Researchers at Stanford University have created an artificially intelligent (AI) diagnosis algorithm for skin cancer that matched the performance of certified dermatologists.
By making a database of nearly 130,000 skin disease images and training their algorithm to visually diagnose potential cancer, the researchers tested the final product against 21 certified dermatologists. In its diagnoses of skin lesions, which represented the most common and deadliest skin cancers, the algorithm matched the performance of dermatologists.
There are about 5.4 million new cases of skin cancer in the United States every year, and while the five-year survival rate for melanoma detected in its earliest states is around 97 percent, that drops to about 14 percent if it's detected in its latest stages.
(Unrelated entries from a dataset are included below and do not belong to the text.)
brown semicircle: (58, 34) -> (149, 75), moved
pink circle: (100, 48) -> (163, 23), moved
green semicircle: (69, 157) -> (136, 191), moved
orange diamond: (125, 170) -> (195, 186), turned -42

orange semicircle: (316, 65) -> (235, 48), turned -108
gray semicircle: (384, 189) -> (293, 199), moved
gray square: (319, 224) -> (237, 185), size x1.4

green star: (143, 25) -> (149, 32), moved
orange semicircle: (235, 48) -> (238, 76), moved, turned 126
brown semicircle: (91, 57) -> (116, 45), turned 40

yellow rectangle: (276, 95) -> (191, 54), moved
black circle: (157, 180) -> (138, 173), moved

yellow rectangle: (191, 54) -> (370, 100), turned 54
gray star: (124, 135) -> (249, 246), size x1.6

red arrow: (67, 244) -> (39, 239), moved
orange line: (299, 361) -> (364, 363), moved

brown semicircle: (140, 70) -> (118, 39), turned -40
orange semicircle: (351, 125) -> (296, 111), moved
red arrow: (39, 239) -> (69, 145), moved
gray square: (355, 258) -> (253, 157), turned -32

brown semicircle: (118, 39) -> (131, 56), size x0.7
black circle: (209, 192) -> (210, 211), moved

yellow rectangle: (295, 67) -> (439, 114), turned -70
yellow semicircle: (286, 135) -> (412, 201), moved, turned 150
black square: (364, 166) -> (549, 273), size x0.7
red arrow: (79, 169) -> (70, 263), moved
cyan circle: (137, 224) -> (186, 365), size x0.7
Diagnosing skin cancer begins with a visual examination. A dermatologist usually looks at the suspicious lesion with the naked eye and with the aid of a dermatoscope, which is a handheld microscope that provides low-level magnification of the skin. If these methods are inconclusive or lead the dermatologist to believe the lesion is cancerous, a biopsy is the next step.
In hopes of creating better access to medical care, the researchers set out to create an algorithm for skin cancer and reported their findings in this week's issues of Nature.
"We realized it was feasible, not just to do something well, but as well as a human dermatologist," said Sebastian Thrun, an adjunct professor in the Stanford Artificial Intelligence Laboratory. "That's when our thinking changed. That's when we said, 'Look, this is not just a class project for students, this is an opportunity to do something great for humanity.'"
Bringing the algorithm into the examination process follows a trend in computing that combines visual processing with deep learning, a type of artificial intelligence modeled after neural networks in the brain. "We made a very powerful machine learning algorithm that learns from data," said Andre Esteva, co-lead author of the paper and a graduate student in the Thrun lab. "Instead of writing into computer code exactly what to look for, you let the algorithm figure it out."
"There's no huge dataset of skin cancer that we can just train our algorithms on, so we had to make our own," Brett Kuprel, co-lead author of the paper and a graduate student in the Thrun lab, was quoted as saying in a news release from Stanford University in Northern California on the U.S. west coast.
"We gathered images from the internet and worked with the medical school to create a nice taxonomy out of data that was very messy - the labels alone were in several languages, including German, Arabic and Latin," Kuprel said.
After going through the necessary translations, the researchers collaborated with dermatologists at Stanford Medicine, as well as Helen M. Blau, professor of microbiology and immunology at Stanford and co-author of the paper. Together, the interdisciplinary team worked to classify the hodgepodge of internet images. Many of these, unlike those taken by medical professionals, were varied in terms of angle, zoom and lighting.
In the end, they amassed about 130,000 images of skin lesions representing over 2,000 different diseases.
During testing, the researchers used only high-quality, biopsy-confirmed images provided by the University of Edinburgh and the International Skin Imaging Collaboration Project that represented the most common and deadliest skin cancers - malignant carcinomas and malignant melanomas. The 21 dermatologists were asked whether, based on each image, they would proceed with biopsy or treatment, or reassure the patient.
The researchers evaluated success by how well the dermatologists were able to correctly diagnose both cancerous and non-cancerous lesions in over 370 images.
The algorithm's performance was measured through the creation of a sensitivity-specificity curve, where sensitivity represented its ability to correctly identify malignant lesions and specificity represented its ability to correctly identify benign lesions. It was assessed through three key diagnostic tasks: keratinocyte carcinoma classification, melanoma classification, and melanoma classification when viewed using dermoscopy.
In all three tasks, the algorithm matched the performance of the dermatologists with the area under the sensitivity-specificity curve amounting to at least 91 percent of the total area of the graph.
Although the algorithm currently exists on a computer, the researchers believe it will be relatively easy to transition the algorithm to mobile devices.